I think ‘one’ needs to step away from the thread and calm down a little. You’re turning into one of those OPs who clearly can’t handle the heat in the kitchen.

Calandor · 28/09/2022 19:06

If he marries someone double barrelled they'll do what the Spanish do and choose a name each. Or they'll pick one or the other. Doesn't matter.

They just want their name stamped on the child

CarsonViolet · 28/09/2022 19:09

Cuppasoupmonster · 28/09/2022 19:00

I think ‘one’ needs to step away from the thread and calm down a little. You’re turning into one of those OPs who clearly can’t handle the heat in the kitchen.

Where have I not been calm? Unlike others on this thread I have not resorted to calling newborns twats nor have I made absurd and ridiculous assumptions about anyone's status based on their naming choices.

Frankly, I think it best that the people who are so invested in the surname of a baby they will never meet perhaps should step away for a bit. If other people's descions cause this much seething anger then perhaps a bit of therapy and a social media break would do the world of good.

OP posts:
CarsonViolet · 28/09/2022 19:12

Like I mentioned before there are dozens of nations where this is commonplace and it always works itself out. If anything it's nice that people can have choices...

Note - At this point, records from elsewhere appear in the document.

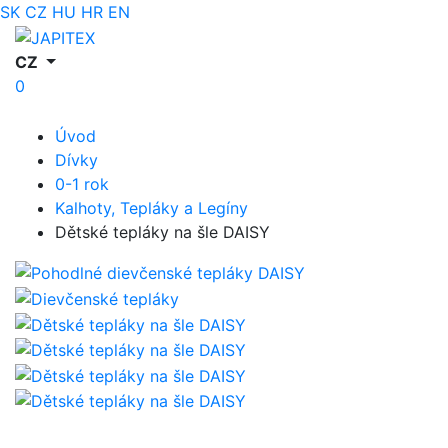
SK
CZ
HU
HR
EN
CZ
0
Úvod
Dívky
0-1 rok
Kalhoty, Tepláky a Legíny
Dětské tepláky na šle DAISY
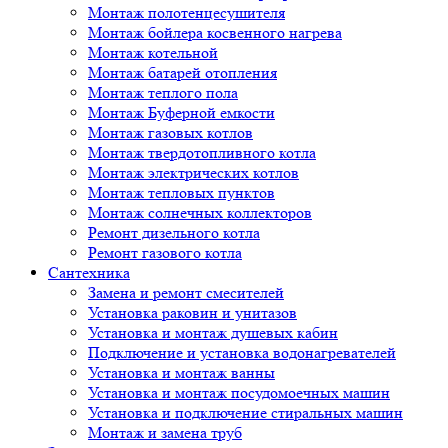
Монтаж полотенцесушителя
Монтаж бойлера косвенного нагрева
Монтаж котельной
Монтаж батарей отопления
Монтаж теплого пола
Монтаж Буферной емкости
Монтаж газовых котлов
Монтаж твердотопливного котла
Монтаж электрических котлов
Монтаж тепловых пунктов
Монтаж солнечных коллекторов
Ремонт дизельного котла
Ремонт газового котла
Cантехника
Замена и ремонт смесителей
Установка раковин и унитазов
Установка и монтаж душевых кабин
Подключение и установка водонагревателей
Установка и монтаж ванны
Установка и монтаж посудомоечных машин
Установка и подключение стиральных машин
Монтаж и замена труб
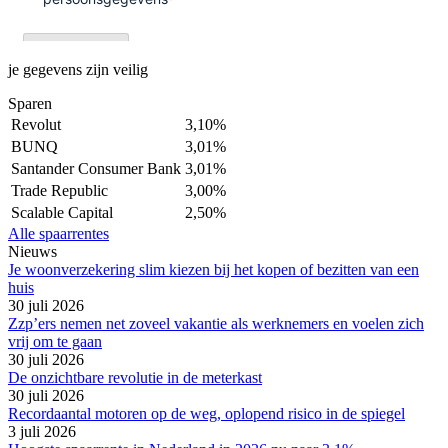
je gegevens zijn veilig
Sparen
Revolut
3,10%
BUNQ
3,01%
Santander Consumer Bank
3,01%
Trade Republic
3,00%
Scalable Capital
2,50%
Alle spaarrentes
Nieuws
Je woonverzekering slim kiezen bij het kopen of bezitten van een
huis
30 juli 2026
Zzp’ers nemen net zoveel vakantie als werknemers en voelen zich
vrij om te gaan
30 juli 2026
De onzichtbare revolutie in de meterkast
30 juli 2026
Recordaantal motoren op de weg, oplopend risico in de spiegel
3 juli 2026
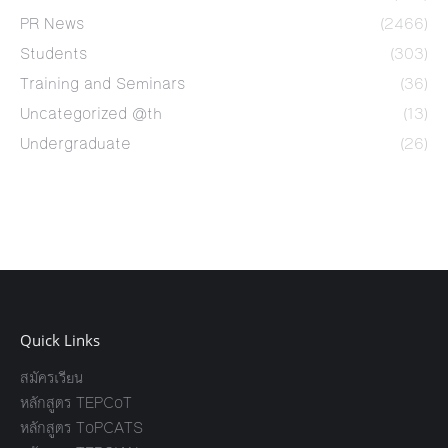
PR News
(2466)
Students
(303)
Training and Seminars
(36)
Uncategorized @th
(13)
Undergraduate
(26)
Quick Links
สมัครเรียน
หลักสูตร TEPCoT
หลักสูตร ToPCATS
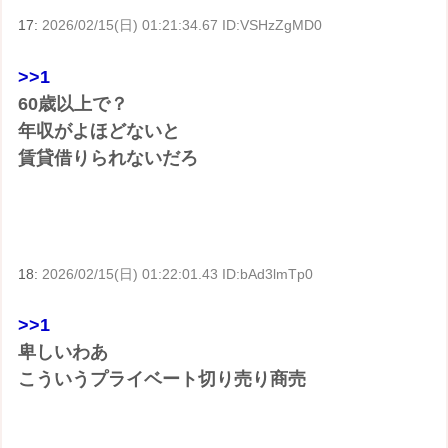
17:
2026/02/15(日) 01:21:34.67 ID:VSHzZgMD0
>>1
60歳以上で？
年収がよほどないと
賃貸借りられないだろ
18:
2026/02/15(日) 01:22:01.43 ID:bAd3lmTp0
>>1
卑しいわあ
こういうプライベート切り売り商売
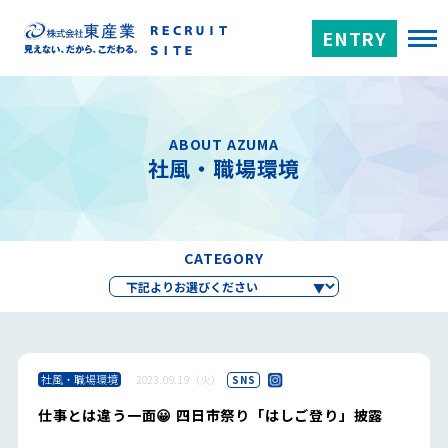
ENTRY
ABOUT AZUMA
社風・職場環境
CATEGORY
社風・職場環境
2023.09.19（火）
SNS
仕事とは違う一面😀 四日市祭り「はしご登り」披露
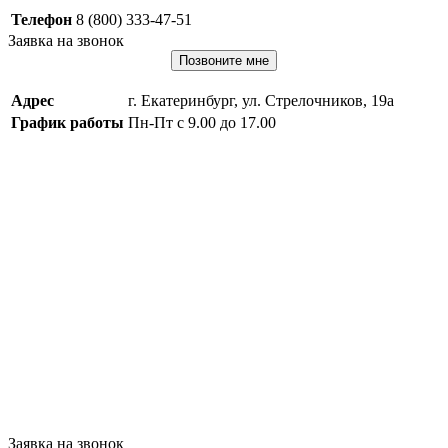
Телефон
8 (800) 333-47-51
Заявка на звонок
Позвоните мне
Адрес
г. Екатеринбург, ул. Стрелочников, 19а
График работы
Пн-Пт с 9.00 до 17.00
Заявка на звонок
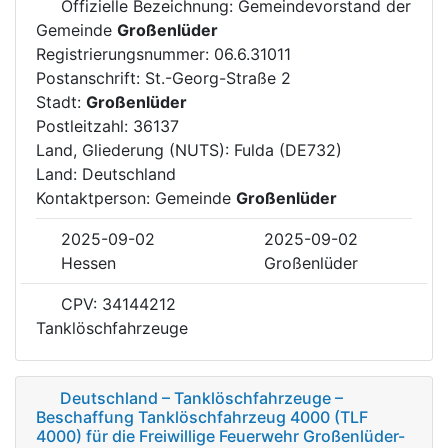
Offizielle Bezeichnung: Gemeindevorstand der
Gemeinde
Großenlüder
Registrierungsnummer: 06.6.31011
Postanschrift: St.-Georg-Straße 2
Stadt:
Großenlüder
Postleitzahl: 36137
Land, Gliederung (NUTS): Fulda (DE732)
Land: Deutschland
Kontaktperson: Gemeinde
Großenlüder
2025-09-02
2025-09-02
Hessen
Großenlüder
CPV: 34144212
Tanklöschfahrzeuge
Deutschland – Tanklöschfahrzeuge –
Beschaffung Tanklöschfahrzeug 4000 (TLF
4000) für die Freiwillige Feuerwehr Großenlüder-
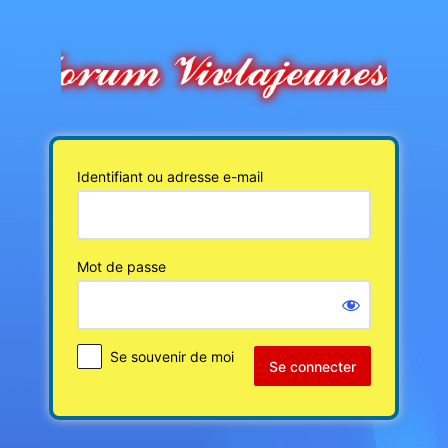
Se
connecter
Identifiant ou adresse e-mail
Mot de passe
Se souvenir de moi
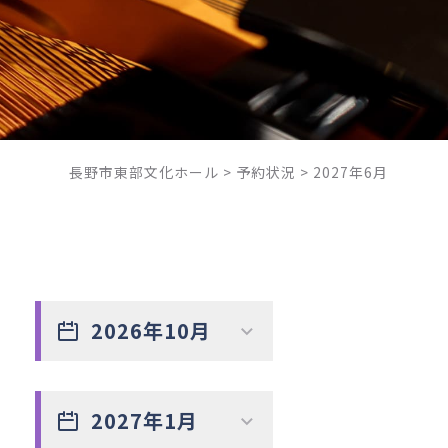
長野市東部文化ホール
>
予約状況
>
2027年6月
2026年10月
2027年1月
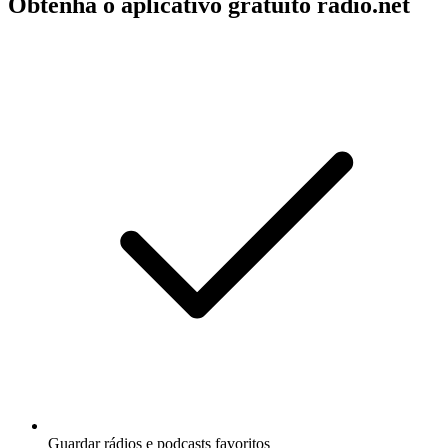
Obtenha o aplicativo gratuito radio.net
Guardar rádios e podcasts favoritos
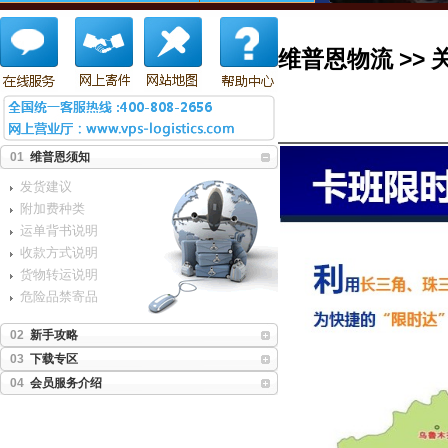
维普恩物流 >>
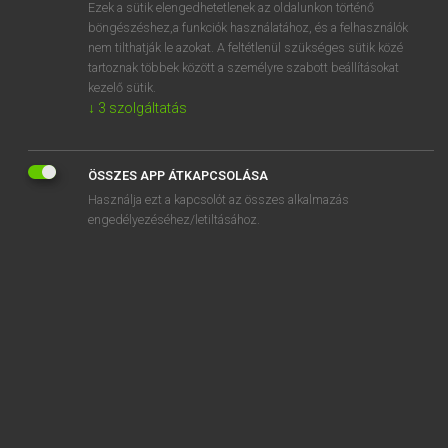
Ezek a sütik elengedhetetlenek az oldalunkon történő
böngészéshez,a funkciók használatához, és a felhasználók
nem tilthatják le azokat. A feltétlenül szükséges sütik közé
Lázár A. Péter, Varga György
tartoznak többek között a személyre szabott beállításokat
MAGYAR−ANGOL EGYETEMES NAGYSZÓTÁR
kezelő sütik.
↓
3
szolgáltatás
Kapcsolódó anyagok
macskakedvelő
ÖSSZES APP ÁTKAPCSOLÁSA
macskakő
Használja ezt a kapcsolót az összes alkalmazás
macskakölyök
engedélyezéséhez/letiltásához.
macskaköröm
macskaköves út
macskalábú
macskamadár
macskamászó
macskamenta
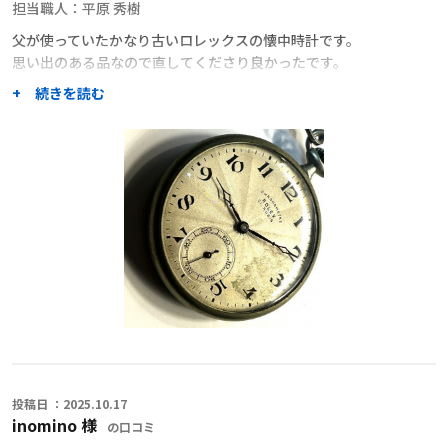
担当職人：
平原 秀樹
父が使っていたかなり古いロレックスの懐中時計です。
思い出のある品なので直してくださり良かったです。
+ 続きを読む
職人からのコメント
この度は御依頼頂きありがとう御座いました。
ヴィンテージ提時計として、通常は内部は荒れている個体が多い中、
今回お預かりさせて頂いたモデルは部品の摩耗も少なく綺麗なムーブ
メントでした、時間精度は少し荒いかも知れませんが日常使いに問題
は無いと思います。
ゼンマイも全巻せず7〜8割巻き上げでご使用頂けると時計への負担が
掛からず良いと思います。
また何か問題有れば御連絡下さい。
ありがとう御座いました。
投稿日 ：2025.10.17
inomino 様
の口コミ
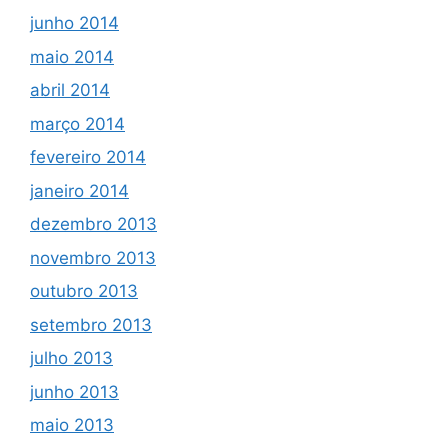
junho 2014
maio 2014
abril 2014
março 2014
fevereiro 2014
janeiro 2014
dezembro 2013
novembro 2013
outubro 2013
setembro 2013
julho 2013
junho 2013
maio 2013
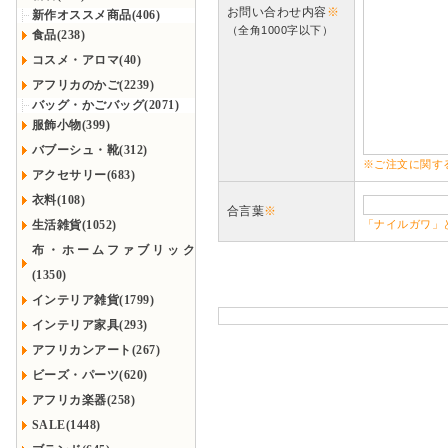
お問い合わせ内容
※
新作オススメ商品(406)
（全角1000字以下）
食品(238)
コスメ・アロマ(40)
アフリカのかご(2239)
バッグ・かごバッグ(2071)
服飾小物(399)
バブーシュ・靴(312)
※ご注文に関す
アクセサリー(683)
衣料(108)
合言葉
※
生活雑貨(1052)
「ナイルガワ」
布・ホームファブリック
(1350)
インテリア雑貨(1799)
インテリア家具(293)
アフリカンアート(267)
ビーズ・パーツ(620)
アフリカ楽器(258)
SALE(1448)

I mean who here has actually met someone with over 10 surnames?...It doesn't work out like that...ever 😂

OP posts:
Cuppasoupmonster · 28/09/2022 19:13

Why should they step away? You started a thread so people with opinions could reply. You’re trying to be all cool and detached about it but the ‘class’ element clearly touched a nerve. If you don’t want honest opinions don’t start a thread asking for them.

CarsonViolet · 28/09/2022 19:23

The poster who referred to my newborn as a twat for having a DB name was what touched a nerve actually but what a lovely thing for you to condone. You should be proud.

The post you're referring to is one where someone completely unprovoked accused me of being an 'aspirational wannabe and that's the only reason you're giving your baby this pretentious name'. I simply replied that this is a load of shit given that I'm fairly wealthy so that is not the case. THIS is what clearly set you off.

You're fine with snide insults and bullying but someone acknowledging their wealth in the face of it is a problem? So which is it? Do you just hate anyone who perceive to be higher class or do you have an inferiority complex?

OP posts:
Cuppasoupmonster · 28/09/2022 19:24

😂

Thin skin or what! I rest my case.

CarsonViolet · 28/09/2022 19:28

Cuppasoupmonster · 28/09/2022 19:24

😂

Thin skin or what! I rest my case.

Thin skinned? 😂You got offended by someone acknowledging their wealth. Apologies for the difficulties you're going through but you realise I am not personally responsible for you being poor, yes?

(Oh and I won't respond to your pm's. Why are you scared? Why can't you say what you want to say publicly?)

OP posts:
CaptainBarbosa · 28/09/2022 19:28

In my very limited experience of a DB marrying a DB

(I used to be a wedding planner and out of the hundreds of weddings I've done only one wedding was 2 brides marrying eachother with DB names)

They just chose the two names they liked best out of their DB names and joined them.

So
Miss John-Graham
And
Miss Lewis-Smith

Became

Mrs and Mrs John-Smith

Cuppasoupmonster · 28/09/2022 19:29

CarsonViolet · 28/09/2022 19:28

Thin skinned? 😂You got offended by someone acknowledging their wealth. Apologies for the difficulties you're going through but you realise I am not personally responsible for you being poor, yes?

(Oh and I won't respond to your pm's. Why are you scared? Why can't you say what you want to say publicly?)

What PM? What on Earth are you talking about? You’re making a fool of yourself now.